▶ _Work task_
In the listing below, which lines contain the string "доллара"? Copy them all.
● ● ● ● ● ● ●
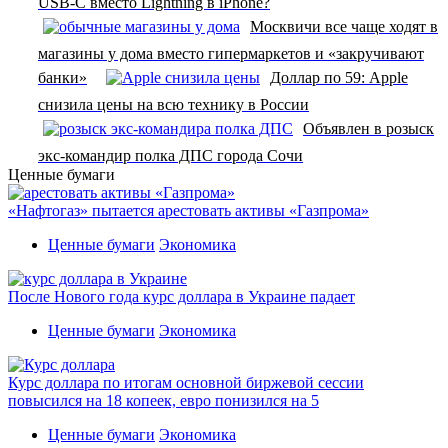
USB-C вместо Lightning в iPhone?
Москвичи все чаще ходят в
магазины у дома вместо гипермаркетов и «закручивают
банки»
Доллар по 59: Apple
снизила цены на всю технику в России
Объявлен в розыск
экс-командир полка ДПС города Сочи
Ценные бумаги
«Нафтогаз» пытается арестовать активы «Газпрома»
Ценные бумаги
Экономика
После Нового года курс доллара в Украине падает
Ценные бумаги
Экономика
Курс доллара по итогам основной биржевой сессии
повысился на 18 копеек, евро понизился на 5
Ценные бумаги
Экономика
● ● ● ● ● ● ●
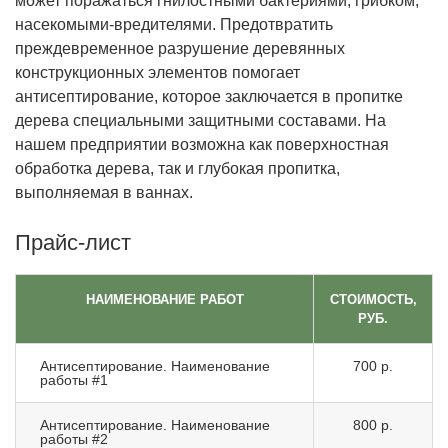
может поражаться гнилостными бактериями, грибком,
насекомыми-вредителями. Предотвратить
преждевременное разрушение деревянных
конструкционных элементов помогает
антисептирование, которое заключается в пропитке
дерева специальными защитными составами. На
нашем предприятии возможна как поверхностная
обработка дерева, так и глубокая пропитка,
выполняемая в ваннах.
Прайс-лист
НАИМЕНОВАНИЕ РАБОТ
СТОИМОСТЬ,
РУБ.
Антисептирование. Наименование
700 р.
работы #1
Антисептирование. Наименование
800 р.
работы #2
● ● ● ● ● ● ●
▶ _Answer area_
После Нового года курс доллара в Украине падает
Курс доллара по итогам основной биржевой сессии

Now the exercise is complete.